Alguns deuses serão favoráveis, outros não.

Se queremos um deus único, teremos que abstraí-lo sob o epíteto de um Todo-Poderoso Senhor, somatório de todas as potências que beneficiam e atazanam a pobre vida dos mortais.

A criança, ainda no início dessa longa, fascinante, e dolorosa caminhada, embora completamente desamparada, dependente, submetida a todos os poderes da vida, não conhece os deuses que a dominam pois apenas começou a separar-se deles.

Os deuses lhe são íntimos. Mas vão se revelando aos poucos à imaginação sob as formas mais fantásticas e sedutoras.

Uma criança não suportaria toda a sua incompetência e precariedade se não confiasse, intuitivamente, em seu poder futuro. Ela caminha para tornar-se um deus, e mais que isso, para tornar-se o Deus Único, já que ela é o germe de todas as possibilidades. Mas esse poder de esperar e construir o futuro, esse desejo de ser poderosa, de ser um deus, ou deusa, é, em si mesmo, um deus-deusa. O poder futuro é experimentado, desde já, como um poder agora.

A criança, de fato, é muito poderosa por ser agora o próprio futuro. Mas não conhece a si mesma, não se sabe um deus.

O adulto "conhece" a si mesmo e "conhece" os deuses. Exatamente por isso, porque se afastou dos deuses para conhecê-los, como obriga a vida, e sabe que não é um deles.

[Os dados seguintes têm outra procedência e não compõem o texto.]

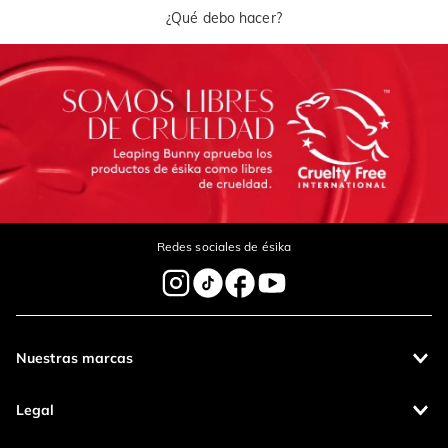
¿Qué debo hacer?
Redes sociales de ésika
Nuestras marcas
Legal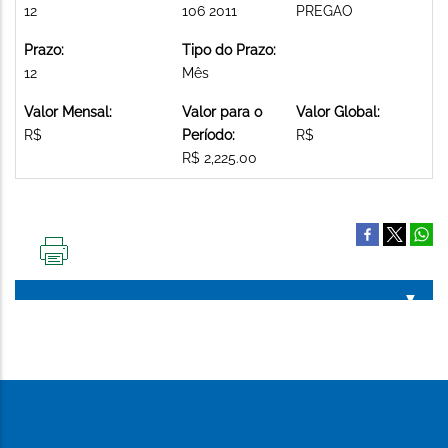
12
106 2011
PREGAO
Prazo:
Tipo do Prazo:
12
Mês
Valor Mensal:
Valor para o
Valor Global:
R$
Período:
R$
R$ 2,225.00
IMPRIMIR
ESTA
PÁGINA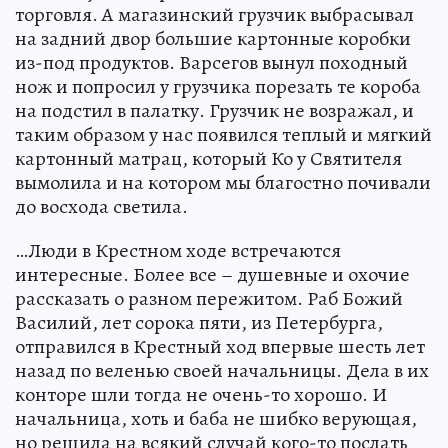
торговля. А магазинский грузчик выбрасывал
на задний двор большие картонные коробки
из-под продуктов. Варсегов вынул походный
нож и попросил у грузчика порезать те короба
на подстил в палатку. Грузчик не возражал, и
таким образом у нас появился теплый и мягкий
картонный матрац, который Ко у Святителя
вымолила и на котором мы благостно почивали
до восхода светила.
…Люди в Крестном ходе встречаются
интересные. Более все – душевные и охочие
рассказать о разном пережитом. Раб Божий
Василий, лет сорока пяти, из Петербурга,
отправился в Крестный ход впервые шесть лет
назад по веленью своей начальницы. Дела в их
конторе шли тогда не очень-то хорошо. И
начальница, хоть и баба не шибко верующая,
но решила на всякий случай кого-то послать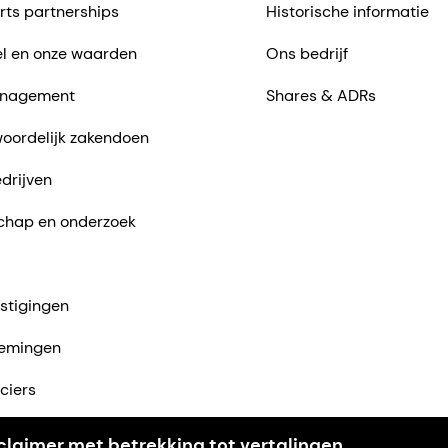
rts partnerships
Historische informatie
l en onze waarden
Ons bedrijf
nagement
Shares & ADRs
oordelijk zakendoen
drijven
chap en onderzoek
stigingen
emingen
ciers
ntact met ons op
claimer met betrekking tot vertalingen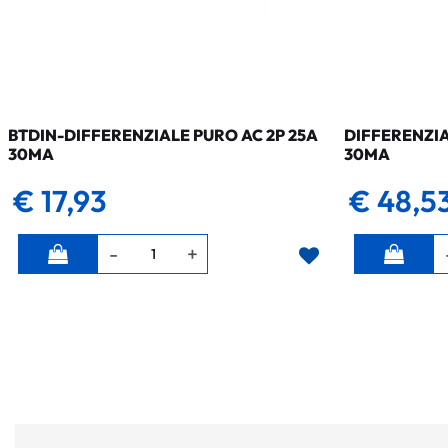
BTDIN-DIFFERENZIALE PURO AC 2P 25A
DIFFERENZIA
30MA
30MA
€ 17,93
€ 48,5
Quantità
Quantità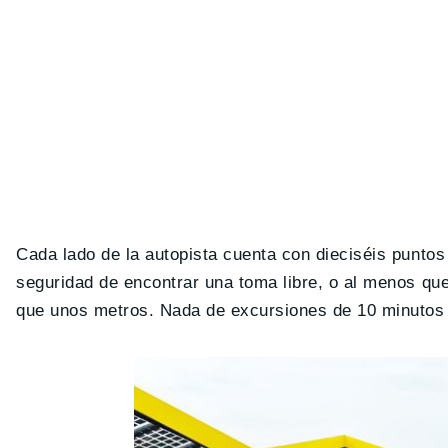
Cada lado de la autopista cuenta con dieciséis puntos
seguridad de encontrar una toma libre, o al menos qu
que unos metros. Nada de excursiones de 10 minutos p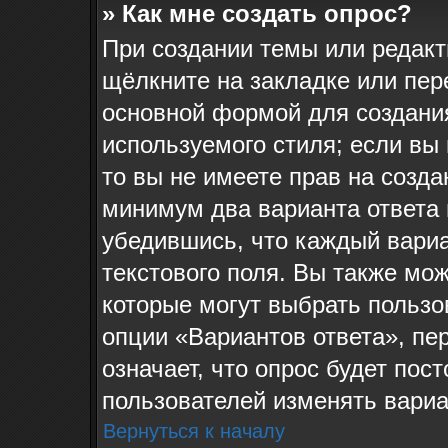
» Как мне создать опрос?
При создании темы или редак
щёлкните на закладке или пе
основной формой для создания
используемого стиля; если вы
то вы не имеете прав на созда
минимум два варианта ответа 
убедившись, что каждый вариа
текстового поля. Вы также мож
которые могут выбрать пользо
опции «Вариантов ответа», пе
означает, что опрос будет пос
пользователей изменять вариан
Вернуться к началу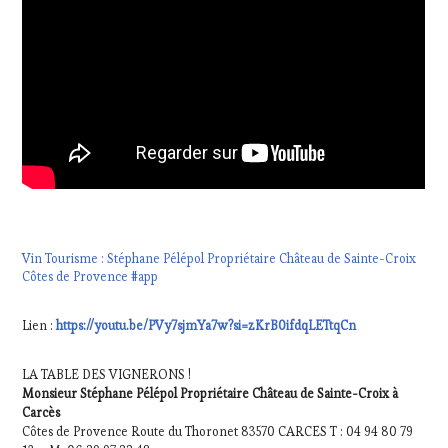
Vin Tourisme : Stéphane Pélépol Propriétaire Château de Sainte-Croix
Côtes de Provence #app
Lien :
https://youtu.be/PVy7sjmYa7w?si=zKrB0ifdqLETtqCn
LA TABLE DES VIGNERONS !
Monsieur Stéphane Pélépol Propriétaire Château de Sainte-Croix à
Carcès
Côtes de Provence Route du Thoronet 83570 CARCES T : 04 94 80 79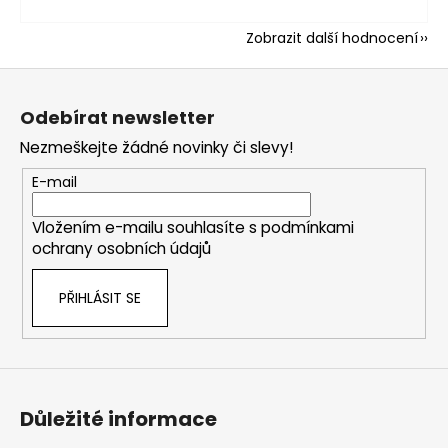
Zobrazit další hodnocení
Z
á
Odebírat newsletter
p
Nezmeškejte žádné novinky či slevy!
a
t
E-mail
í
Vložením e-mailu souhlasíte s
podmínkami
ochrany osobních údajů
PŘIHLÁSIT SE
Důležité informace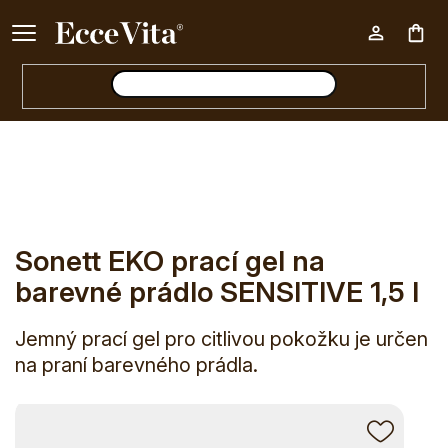
Ke každému nákupu nad 500 Kč dárek zdarma 📦
Nák
E-shop
Sonett EKO prací gel na barevné prádlo SENSITIVE 
koš
Sonett EKO prací gel na
barevné prádlo SENSITIVE 1,5 l
Jemný prací gel pro citlivou pokožku je určen
na praní barevného prádla.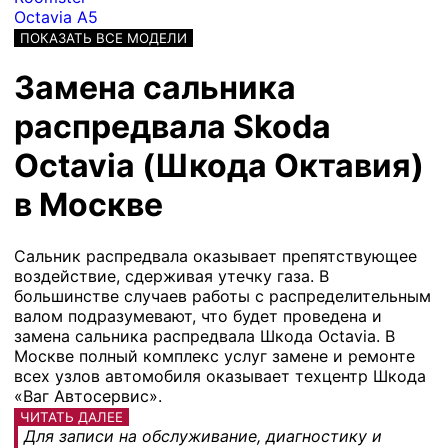
Octavia A5
ПОКАЗАТЬ ВСЕ МОДЕЛИ
Замена сальника
распредвала Skoda
Octavia (Шкода Октавия)
в Москве
Сальник распредвала оказывает препятствующее
воздействие, сдерживая утечку газа. В
большинстве случаев работы с распределительным
валом подразумевают, что будет проведена и
замена сальника распредвала Шкода Octavia. В
Москве полный комплекс услуг замене и ремонте
всех узлов автомобиля оказывает техцентр Шкода
«Ваг Автосервис».
ЧИТАТЬ ДАЛЕЕ
Для записи на обслуживание, диагностику и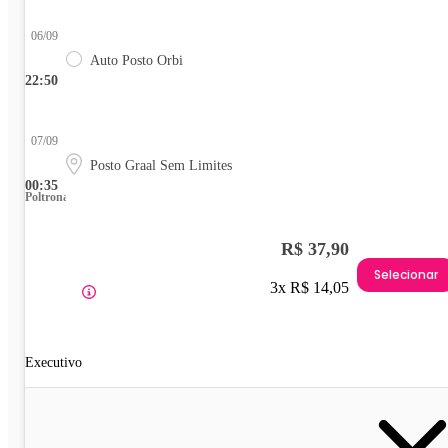
06/09
Auto Posto Orbi
22:50
07/09
Posto Graal Sem Limites
00:35
Poltrona
R$ 37,90
Selecionar
3x R$ 14,05
Executivo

Se imagina, seriamente, ser um deus, na verdade não passa de um louco às voltas com um grande delírio de grandeza. Se não imagina nada, se não busca ser um deus, adquirir algum poder, trai a criança que um dia foi e ainda está a desenrolar o seu destino. Trai a criança que o trouxe até ali, à sua "adultez".

O que fazer? talvez continuar brincando no meio mesmo das discriminações, ser adulto e criança ao mesmo tempo. Deixar que essa ambiguidade entre o ser e o não-ser permita um viés, uma interferência, um riso profundo, uma graça divina. Brincar com os deuses talvez seja a única maneira de levá-los à sério.

Não estaria o Sadhu, em sua caverna, a divertir-se com o grande Shiva?

Uma cotovelada no nariz e uma joelhada no ombro trouxeram-me de volta ao ônibus.

Quando olhei o "agressor" reconheci o estranho homem, alto e sorridente por baixo de um pano sujo enrolado em sua cabeça, que estava junto ao motorista desde o início da viagem conversando muito com um outro homem do qual não me lembro a figura. Os solavancos do ônibus o tinham trazido para junto de mim,... acho. Tinha olhos cansados... mas faiscantes! Tinha o rosto enrugado... mas firme, como seu sorriso. Olhava-me nos olhos e não pediu desculpas pelo tranco.

Vijay e Mernosh conversavam num assento mais atrás.

O estranho fez-me lembrar do macaco que me olhava nos olhos durante o caminho para o alto da montanha de Brahma.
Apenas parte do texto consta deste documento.